Never give up the fight. never.
||Posted - 10/22/2007 : 15:53:40
3 lines of attack
1) Complain about the OJC to the Judicial Ombudsman - you have to download from the web address mentioned at the end of the response.
2) Write to the OJC about Mr Justice Davis and his answer, but without direct reference to the OJC decision.
3) Go back and complain to the politicians.
||Posted - 10/21/2007 : 20:52:57
oops that will be me then!
But what happens now regarding the Judge who did not see fit to mention that his Brother was a director of the company that were being sued?
What is the next step for the people who believe that the whole situation is full off corruption? (Not thst I am implying that there is anything dodgy going on of course) but some people might feel aggrieved about the whole situation
||Posted - 10/20/2007 : 14:54:02
Please make sure that as members of this forum you comply with the rules set out at the head of the column. Please do not use language that could be construed as insulting, abusive, slanderous etc. as this could result in action being taken against the person making such posts.

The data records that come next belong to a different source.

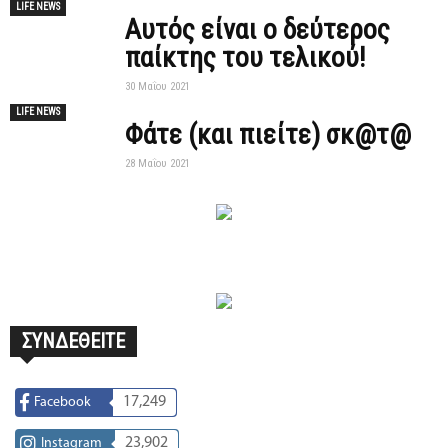
LIFE NEWS
Αυτός είναι ο δεύτερος
παίκτης του τελικού!
30 Μαΐου 2021
LIFE NEWS
Φάτε (και πιείτε) σκ@τ@
28 Μαΐου 2021
ΣΥΝΔΕΘΕΙΤΕ
17,249
Facebook
23,902
Instagram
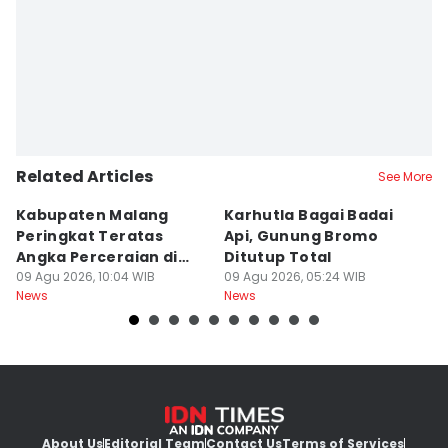
Related Articles
See More
Kabupaten Malang
Karhutla Bagai Badai
B
Peringkat Teratas
Api, Gunung Bromo
L
Angka Perceraian di
Ditutup Total
B
Jatim
09 Agu 2026, 10:04 WIB
09 Agu 2026, 05:24 WIB
Se
08
News
News
Ne
About Us
Editorial Team
Contact Us
Terms of Services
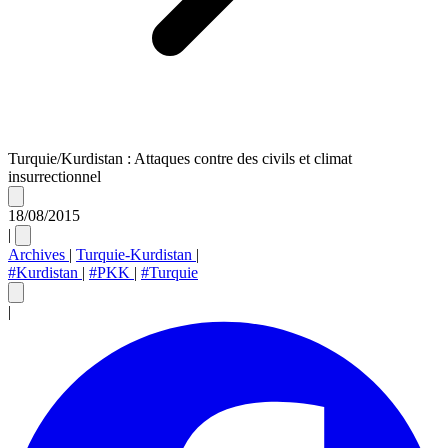
Turquie/Kurdistan : Attaques contre des civils et climat
insurrectionnel
18/08/2015
|
Archives
|
Turquie-Kurdistan
|
#Kurdistan
|
#PKK
|
#Turquie
|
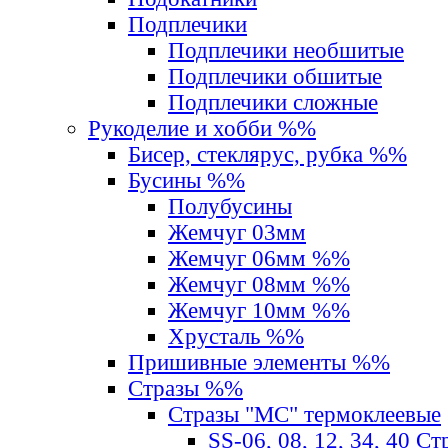
Подплечики
Подплечики необшитые
Подплечики обшитые
Подплечики сложные
Рукоделие и хобби %%
Бисер, стеклярус, рубка %%
Бусины %%
Полубусины
Жемчуг 03мм
Жемчуг 06мм %%
Жемчуг 08мм %%
Жемчуг 10мм %%
Хрусталь %%
Пришивные элементы %%
Стразы %%
Стразы "MС" термоклеевые
SS-06, 08, 12, 34, 40 С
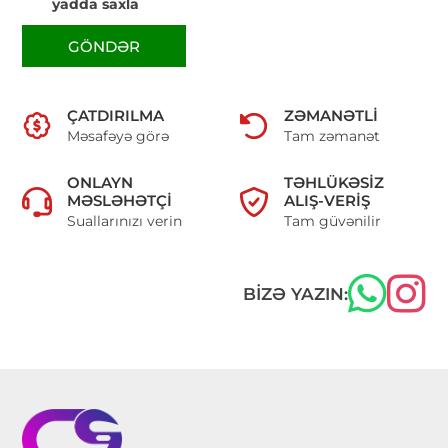
yadda saxla
GÖNDƏR
ÇATDIRILMA
ZƏMANƏTLI
Məsafəyə görə
Tam zəmanət
ONLAYN
TƏHLÜKƏSIZ
MƏSLƏHƏTÇI
ALIŞ-VERIŞ
Suallarınızı verin
Tam güvənilir
BIZƏ YAZIN:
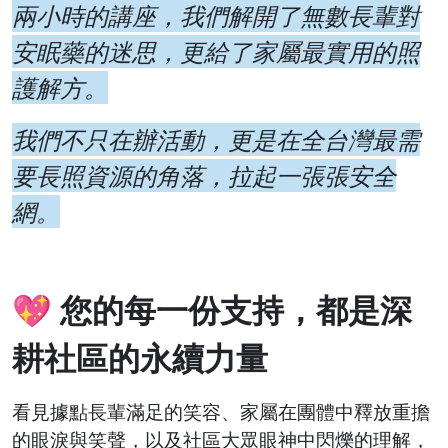
兩小時的講座，我們解開了無數長輩對
安眠藥的迷思，更給了家屬最實用的照
護解方。
我們不只在辦活動，更是在全台灣最需
要長照資源的角落，拉起一張張安全
網。
💖
您的每一份支持，都是深
耕社區的永續力量
看見據點長輩滿足的笑容、家屬在團體中釋放重擔
的眼淚與笑聲，以及社區大眾眼神中閃爍的理解，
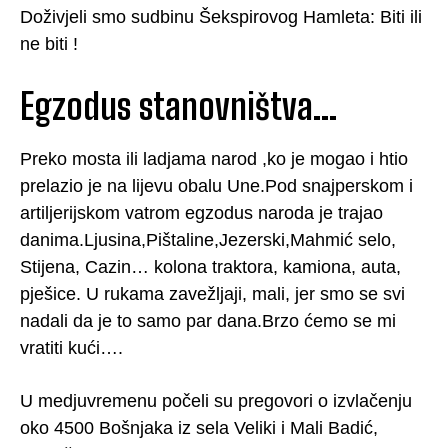
Doživjeli smo sudbinu Šekspirovog Hamleta: Biti ili
ne biti !
Egzodus stanovništva…
Preko mosta ili ladjama narod ,ko je mogao i htio
prelazio je na lijevu obalu Une.Pod snajperskom i
artiljerijskom vatrom egzodus naroda je trajao
danima.Ljusina,Pištaline,Jezerski,Mahmić selo,
Stijena, Cazin… kolona traktora, kamiona, auta,
pješice. U rukama zavežljaji, mali, jer smo se svi
nadali da je to samo par dana.Brzo ćemo se mi
vratiti kući….
U medjuvremenu počeli su pregovori o izvlačenju
oko 4500 Bošnjaka iz sela Veliki i Mali Badić,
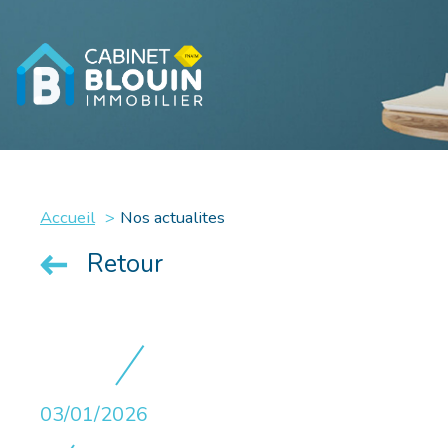
Accueil
Nos actualites
Retour
03/01/2026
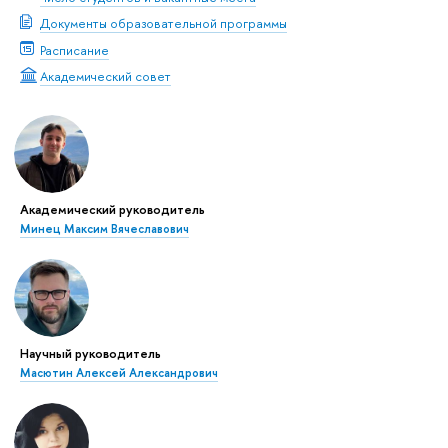
Документы образовательной программы
Расписание
Академический совет
Академический руководитель
Минец Максим Вячеславович
Научный руководитель
Масютин Алексей Александрович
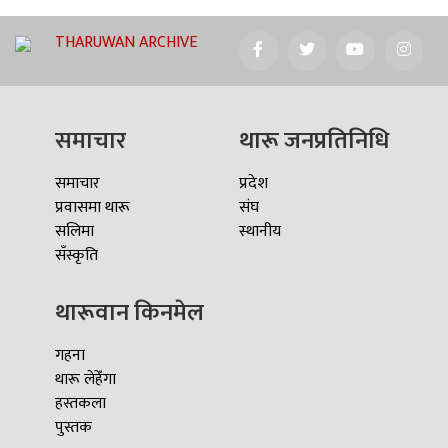
THARUWAN ARCHIVE
समाचार
थारू जनप्रतिनिधि
समाचार
प्रदेश
प्रवासमा थारू
संघ
सलिमा
स्थानीय
सँस्कृति
थारूवान किनमेल
गहना
थारू लेहेँगा
हस्तकला
पुस्तक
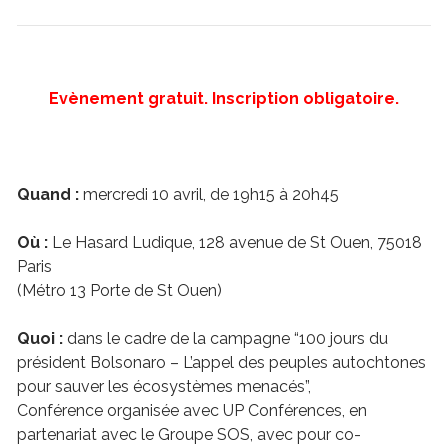
Evènement gratuit. Inscription obligatoire.
Quand :
mercredi 10 avril, de 19h15 à 20h45
Où :
Le Hasard Ludique, 128 avenue de St Ouen, 75018
Paris
(Métro 13 Porte de St Ouen)
Quoi :
dans le cadre de la campagne “100 jours du
président Bolsonaro – L’appel des peuples autochtones
pour sauver les écosystèmes menacés”,
Conférence organisée avec UP Conférences, en
partenariat avec le Groupe SOS, avec pour co-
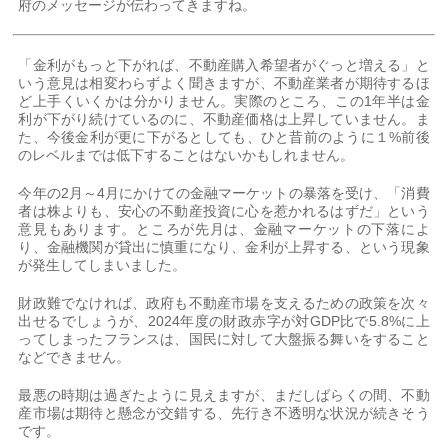
府のメッセージが伝わってきますね。
「金利がもっと下がれば、不動産購入希望者がぐっと増える」と
いう意見は相変わらずよく聞きますが、不動産業者が期待するほ
ど上手くいくかは分かりません。実際のところ、この1年半は金
利が下がり続けているのに、不動産価格は上昇していません。ま
た、今後金利が更に下がるとしても、ひと昔前のように１%前後
のレベルまでは低下することはないかもしれません。
今年の2月～4月にかけての金融マーケットの暴落を受け、「消費
者は株よりも、安心の不動産投資に心を惹かれるはずだ」という
意見もあります。ところが先月は、金融マーケットの下落によ
り、金融機関が貸出に慎重になり、金利が上昇する、という現象
が発生してしまいました。
財政難でなければ、政府も不動産市場を支えるための政策を次々
出せるでしょうが、2024年度の財政赤字が対GDP比で5.8%に上
ってしまったフランスは、国民に対して大盤振る舞いをすること
などできません。
最悪の時期は過ぎたように見えますが、まだしばらくの間、不動
産市場は期待と懸念が交錯する、先行き不透明な状況が続きそう
です。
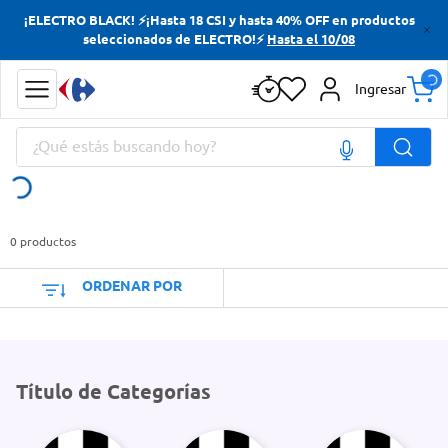
¡ELECTRO BLACK! ⚡¡Hasta 18 CSI y hasta 40% OFF en productos
Términos más buscados
seleccionados de ELECTRO!⚡
Hasta el 10/08
Yerba
Ingresar
Cerveza
¿Qué estás buscando hoy?
Doves
Jabon Tocador
Términos más buscados
Yerba
0
productos
Cerveza
ORDENAR POR
Doves
Jabon Tocador
Título de Categorías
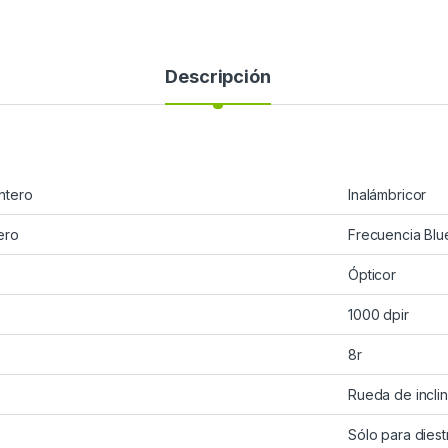
Descripción
ntero
Inalámbricor
ero
Frecuencia Blu
Ópticor
1000 dpir
8r
Rueda de incli
Sólo para diest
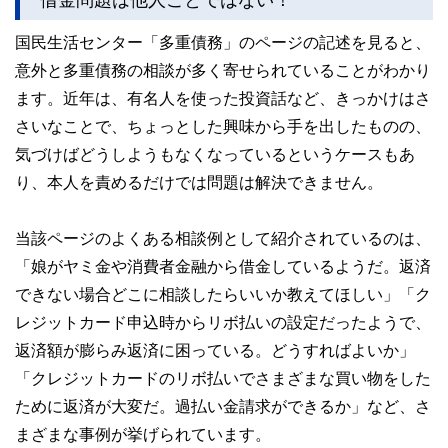
国民生活センター「多重債務」のページの記述を見ると、
意外と多重債務の相談が多く寄せられていることがわかり
ます。近年は、有名人を使った投資話など、きっかけはさ
さいなことで、ちょっとした興味から手を出したものの、
気づけばどうしようもなくなっているというケースもあ
り、本人を責めるだけでは問題は解決できません。
当該ページのよくある相談例として紹介されているのは、
「娘がヤミ金や消費者金融から借金しているようだ。返済
できない場合どこに相談したらいいか教えてほしい」「ク
レジットカード申込時からリボ払いの設定だったようで、
返済額が膨らみ返済に困っている。どうすればよいか」
「クレジットカードのリボ払いでさまざまな買い物をした
ために返済が大変だ。過払い金請求ができるか」など、さ
まざまな事例が挙げられています。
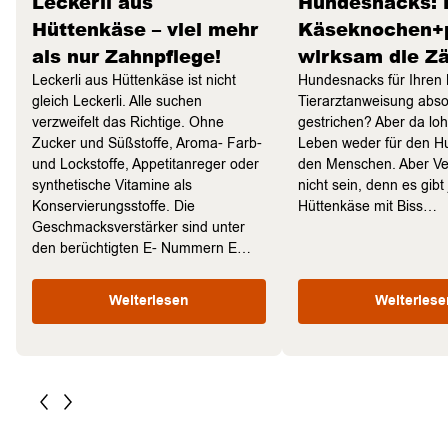
Leckerli aus
Hundesnacks: 
Hüttenkäse – viel mehr
Käseknochen+p
als nur Zahnpflege!
wirksam die Z
Leckerli aus Hüttenkäse ist nicht
Hundesnacks für Ihren L
gleich Leckerli. Alle suchen
Tierarztanweisung abso
verzweifelt das Richtige. Ohne
gestrichen? Aber da loh
Zucker und Süßstoffe, Aroma- Farb-
Leben weder für den Hu
und Lockstoffe, Appetitanreger oder
den Menschen. Aber Ve
synthetische Vitamine als
nicht sein, denn es gibt 
Konservierungsstoffe. Die
Hüttenkäse mit Biss…
Geschmacksverstärker sind unter
den berüchtigten E- Nummern E…
Weiterlesen
Weiterlese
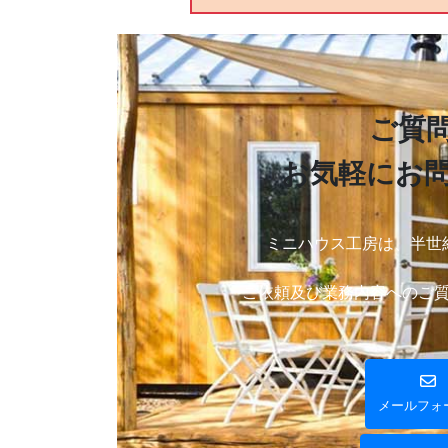
ご質
お気軽にお
ミニハウス工房は、半世
ご依頼及び業務内容へのご
メールフォ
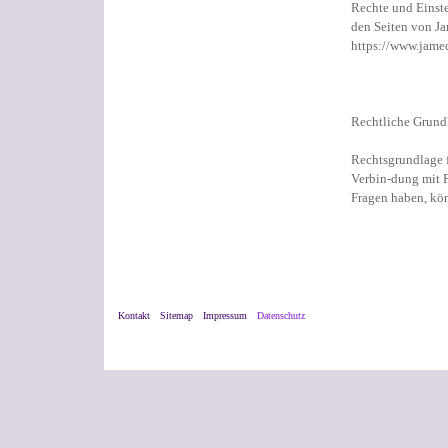
Rechte und Einste
den Seiten von Ja
https://www.jame
Rechtliche Grund
Rechtsgrundlage f
Verbin-dung mit P
Fragen haben, kö
Kontakt
Sitemap
Impressum
Datenschutz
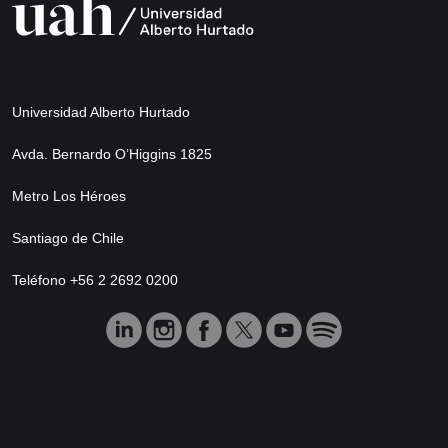
Universidad Alberto Hurtado
Avda. Bernardo O’Higgins 1825
Metro Los Héroes
Santiago de Chile
Teléfono +56 2 2692 0200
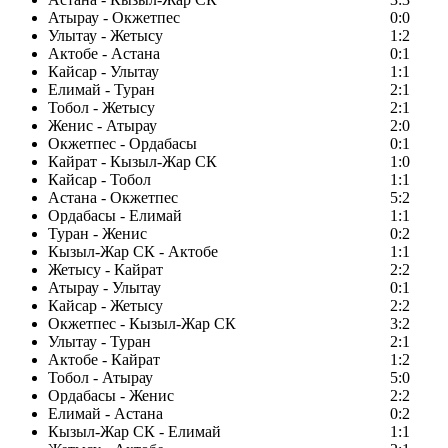
Атырау - Окжетпес
0:0
Улытау - Жетысу
1:2
Актобе - Астана
0:1
Кайсар - Улытау
1:1
Елимай - Туран
2:1
Тобол - Жетысу
2:1
Женис - Атырау
2:0
Окжетпес - Ордабасы
0:1
Кайрат - Кызыл-Жар СК
1:0
Кайсар - Тобол
1:1
Астана - Окжетпес
5:2
Ордабасы - Елимай
1:1
Туран - Женис
0:2
Кызыл-Жар СК - Актобе
1:1
Жетысу - Кайрат
2:2
Атырау - Улытау
0:1
Кайсар - Жетысу
2:2
Окжетпес - Кызыл-Жар СК
3:2
Улытау - Туран
2:1
Актобе - Кайрат
1:2
Тобол - Атырау
5:0
Ордабасы - Женис
2:2
Елимай - Астана
0:2
Кызыл-Жар СК - Елимай
1:1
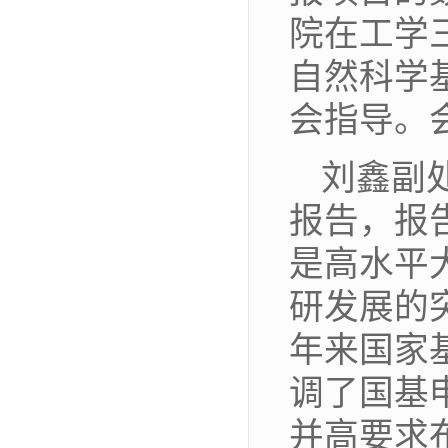
院在工学
自然科学
会指导。
刘鑫副
报告，报
是高水平
研发展的
年来国家
调了国基
并高要求布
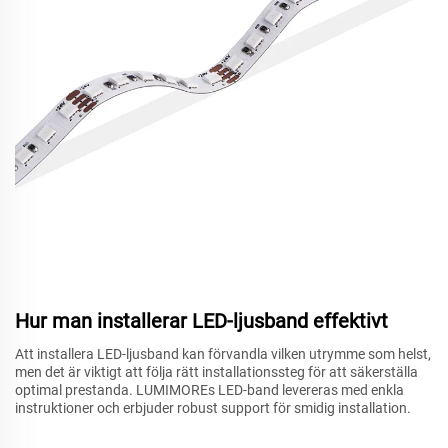
Hur man installerar LED-ljusband effektivt
Att installera LED-ljusband kan förvandla vilken utrymme som helst,
men det är viktigt att följa rätt installationssteg för att säkerställa
optimal prestanda. LUMIMOREs LED-band levereras med enkla
instruktioner och erbjuder robust support för smidig installation.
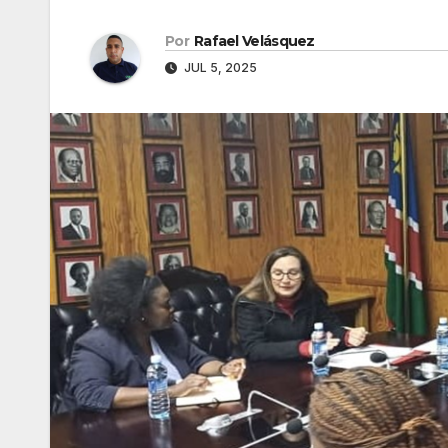
Por
Rafael Velásquez
JUL 5, 2025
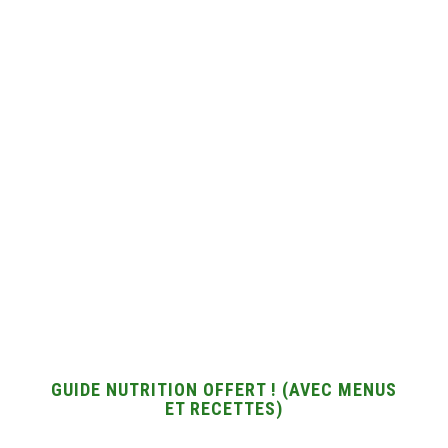
GUIDE NUTRITION OFFERT ! (AVEC MENUS
ET RECETTES)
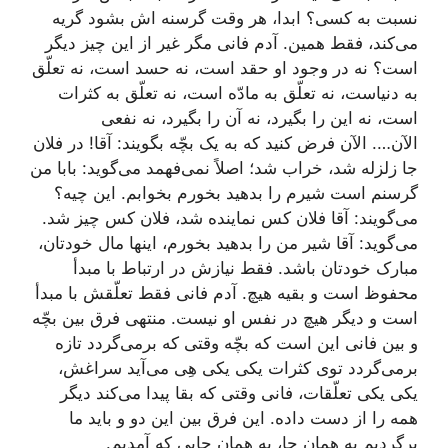
نسبت به کسی؟ ابدا، هر وقت گرسنه اش بشود گریه
می‌کند، فقط همین. آدم فانی مگر غیر از این چیز دیگر
است؟ نه در وجود او حقد است، نه حسد است،‌ نه تعلّق
به دنیاست، نه تعلّق به مادّه است، نه تعلّق به کثرات
است، نه این را بگیرد،‌ نه آن را بگیرد، نه نفعی
الآن…. الآن فرض کنید که به یک بچّه بگویند: آقا! در فلان
جا زلزله شد، خراب شد؛ اصلاً نمی‌فهمد می‌گوید: بابا من
گرسنم است شیرم را بدهید بخورم بخوابم. این چیه؟
می‌گویند: آقا فلان کس نماینده شد، فلان کس چیز شد.
می‌گوید: آقا شیر من را بدهید بخورم، اینها مال خودتان،
مبارک خودتان باشد. فقط نیازش در ارتباط با مبدأ
محفوظ است و بقیه هیچ. آدم فانی فقط تعلّقش با مبدأ
است و دیگر هیچ در نفس او نیست. منتهی فرق بین بچّه
و بین فانی این است که بچّه وقتی که برمی‌گردد تازه
برمی‌گردد توی کثرات یکی یکی هِی می‌آید سراغش،
یکی یکی تعلّقات، فانی وقتی که بقا پیدا می‌کند دیگر
همه را از دست داده. این فرق بین این دو و باید ما
برگردیم به همان جا، به همان جایی که آمدیم.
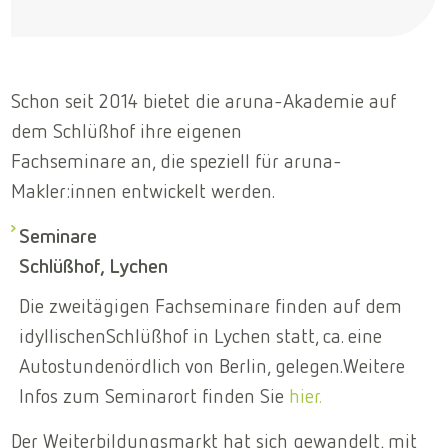
Schon seit 2014 bietet die aruna-Akademie auf
dem Schlüßhof ihre eigenen
Fachseminare an, die speziell für aruna-
Makler:innen entwickelt werden.
Seminare
Schlüßhof, Lychen
Die zweitägigen Fachseminare finden auf dem
idyllischen
Schlüßhof in Lychen statt, ca. eine
Autostunde
nördlich von Berlin, gelegen.
Weitere
Infos zum Seminarort finden Sie
hier.
Der Weiterbildungsmarkt hat sich gewandelt, mit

Please keep to the spirit of the forum.
||Posted - 10/19/2007 : 20:46:31
Reply arrived this morning -
".....Having thus considered the matters raised by this complaint, the Lord Chancellor and Lord Chief Justice have concluded that they are without substance. In reaching this conclusion, they have also taken into account the evidence of the judgement itself. Mr Justice Davis has provided detailed reasons as to why he did not declare his brother's association with GSK and Reed Elsevier. He has provided assurances that he was not aware of the former; furthermore, that had he been aware of the connection he would have declared it. Of the latter, he argues that there was no onus on him to make the disclosure as there were no circumstances in which a decision on whether or not to continue Legal Aid could be said to have any effect on Reed Elsevier. A conflict of interest was, furthermore, precluded by the sequence of events I have described earlier in this letter, namely, that the article in the Lancet critical of Dr Wakefield had not been published at the time of the Court hearing.
Overall, while recognising and understanding the view that the hearing he had conducted was not impartial, Mr Justice Davis has confirmed categorically that his decision was based solely on the materials and arguments put before him and uninfluenced by any other consideration.
[Ach well - that makes it all right then.]
Accordingly, your complaint must be dismissed in accordance with regulation.............etc etc".